American pornographic actress (born 1936)

Shelley Bob Graham (born March 1, 1936), known professionally as Georgina Spelvin, is an American former actress and pornographic performer, best known as the star of the classic 1973 pornographic film The Devil in Miss Jones, released during the Golden Age of Porn (1969–1984).

==Life and career==

=== Early life ===
Spelvin was born in Houston, Texas, at 2:24 pm on March 1, 1936, as Shelley Bob Graham. Her father was a geophysicist, and the family moved frequently. She often took dancing lessons during childhood. She graduated from high school in 1954.

At first, I wanted to be an opera singer, but my voice wasn't good enough. My second choice was ballerina. After that, it was a series of compromises.
— Georgina Spelvin

=== New York City ===
Graham began her professional career as dancer and later as a chorus girl in Pajama Game, and was featured in the Broadway productions of Cabaret, Guys and Dolls, and Sweet Charity. During that time, she changed the spelling of her name to "Chele Graham", but kept the pronunciation the same.
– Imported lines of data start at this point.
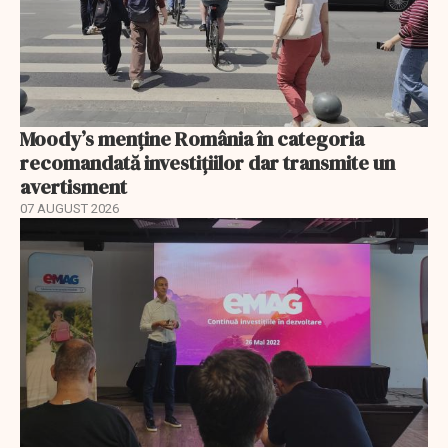
Moody’s menține România în categoria
recomandată investițiilor dar transmite un
avertisment
07 AUGUST 2026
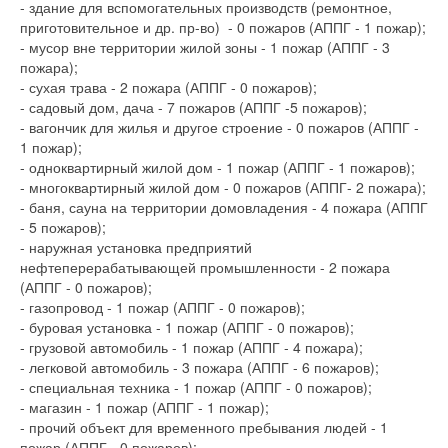
- здание для вспомогательных производств (ремонтное,
приготовительное и др. пр-во) - 0 пожаров (АППГ - 1 пожар);
- мусор вне территории жилой зоны - 1 пожар (АППГ - 3
пожара);
- сухая трава - 2 пожара (АППГ - 0 пожаров);
- садовый дом, дача - 7 пожаров (АППГ -5 пожаров);
- вагончик для жилья и другое строение - 0 пожаров (АППГ -
1 пожар);
- одноквартирный жилой дом - 1 пожар (АППГ - 1 пожаров);
- многоквартирный жилой дом - 0 пожаров (АППГ- 2 пожара);
- баня, сауна на территории домовладения - 4 пожара (АППГ
- 5 пожаров);
- наружная установка предприятий
нефтеперерабатывающей промышленности - 2 пожара
(АППГ - 0 пожаров);
- газопровод - 1 пожар (АППГ - 0 пожаров);
- буровая установка - 1 пожар (АППГ - 0 пожаров);
- грузовой автомобиль - 1 пожар (АППГ - 4 пожара);
- легковой автомобиль - 3 пожара (АППГ - 6 пожаров);
- специальная техника - 1 пожар (АППГ - 0 пожаров);
- магазин - 1 пожар (АППГ - 1 пожар);
- прочий объект для временного пребывания людей - 1
пожар (АППГ - 0 пожаров);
When performance offers dwindled, she worked in theater production as a choreographer, director, and lighting technician in a number of musicals, which led to the underground film scene.

=== Pornography ===
The stage name she adopted is a variation on George Spelvin, traditionally used as a pseudonym by stage actors for the second billing, when playing two roles.
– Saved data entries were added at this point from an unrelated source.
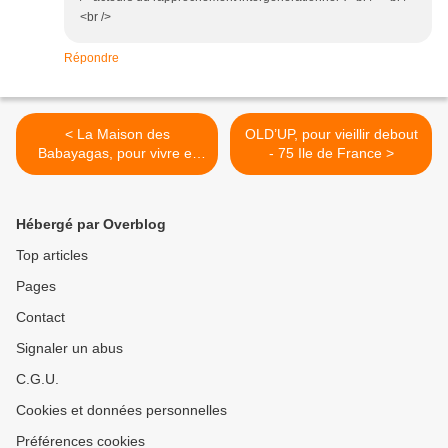
<br />
Répondre
< La Maison des
OLD’UP, pour vieillir debout
Babayagas, pour vivre et
- 75 Ile de France >
vieillir en solidarité et
citoyenneté - 93 Ile de
France
Hébergé par Overblog
Top articles
Pages
Contact
Signaler un abus
C.G.U.
Cookies et données personnelles
Préférences cookies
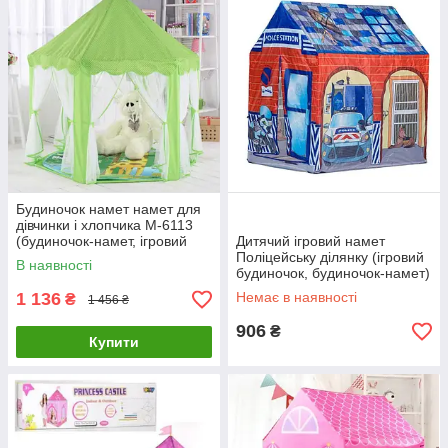
Будиночок намет намет для
дівчинки і хлопчика M-6113
(будиночок-намет, ігровий
Дитячий ігровий намет
будиночок) Зелений
Поліцейську ділянку (ігровий
В наявності
будиночок, будиночок-намет)
5689
1 136
Немає в наявності
₴
1 456 ₴
906
₴
Купити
She made her first movie, The Twilight Girls, a softcore film, in 1957, and appeared in a few sexploitation features during the late 1960s.

Graham moved into porn when her friend, actor Marc Stevens, introduced her to adult film director Gerard Damiano. She became one of the best-known figures in hardcore pornography for her starring role in The Devil in Miss Jones in 1973.

I took the role very seriously. I was doing Hedda Gabler here! The fact that there was hard-core sex involved was incidental as far as I was concerned. I was totally deluded. I had made myself believe that I was an actress. I was showing true life as it really was, including actual sex as it really happened, instead of the phony stuff that you got from Hollywood. That was my raison d'etre throughout the whole thing. It was okay; I was okay; I wasn't a slut.
— Georgina Spelvin, on Devil in Miss Jones

In 1973, Robert Berkvist, writing in The New York Times, commented that "'Miss Jones' is as familiar in [the respectable and well-to-do New York suburb of] Scarsdale as she is on Broadway."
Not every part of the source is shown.